Sunday, December 20, 2015

Visualizing event streams

In my recent talk on Evil by Design, I showed how I've been visualizing event streams as a means to get a better grip on how aggregates behave in production. The talk's scope kept me from showing the code that goes together with the examples shown. Consider this post as an addendum to that talk.

First off, we need a few types: a string that identifies a stream, an event containing a timestamp and its name. A stream which is a composition of an identifier and a sequence of events. We also need a function that's able to read a stream based on its identifier.

Once we've implemented that, we want to go ahead and visualize a single stream. Having some experience with Google Charts, I used the XPlot.GoogleCharts package.

I want to visualize my event stream as a timeline. For that, it makes only sense to use the Timeline graph. This means that I'll have to make sure I transform my data into a format the Timeline chart can work with, which is a sequence of tuples.

So we write a function which accepts a stream, and returns a sequence of tuples containing the stream identifier, the event name and the timestamp of the event.

With just a few lines of code, we can already compose our way to a timeline.

The result tells a small story: a withdrawal to a casino was requested at 9:44PM, approved at 12:15PM the next day, and eventually completed 7 hours later.

From an operational perspective, this visualization can be used as visual assistance for your support team when users have a question or a complaint. From a more technical perspective, it can be used to get a feel of the domain language and business processes without having to look at code or tests. I could even see this being used in the front-end, where you enable users to monitor a process; think package tracking, document verification and so on.

Once you start exploring aggregates, you will notice that some aggregates look healthier than others; lean and short-lived. While other aggregates are fat and long-lived which can introduce a set of problems:

  • rebuilding state from a large event stream might kill performance
  • there's often more contention on larger aggregates making optimistic (or pessimistic) concurrency very annoying

Spotting one of these instances is an invitation to review your model, to revise true invariants and to break things apart.

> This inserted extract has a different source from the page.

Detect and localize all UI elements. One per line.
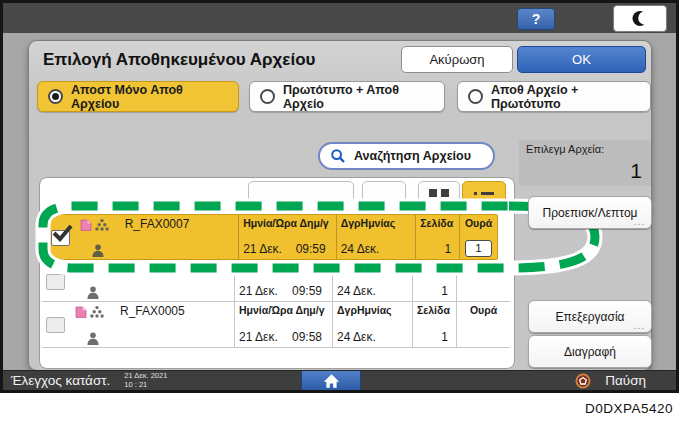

We've now looked at an aggregate's event stream in isolation, but often something happening in one place leads to a reaction somewhere else. A simple example: when a new user registers, a promotion is awarded. We can visualize this by rendering multiple streams on one timeline.

Technically, we need to transform a sequence of streams to a single sequence of tuples which we can feed the chart. It's as simple as mapping each stream for then to flatten the result into a single sequence.

This one extra step makes the result even more useful.

There's more potential though; consider showing the payload when hovering over an event, adding commands in the mix, zooming out, zooming in, filtering...

If this is something you could see being useful to you or your organization, let me know! Maybe I can port some bits and polish the concept in the open.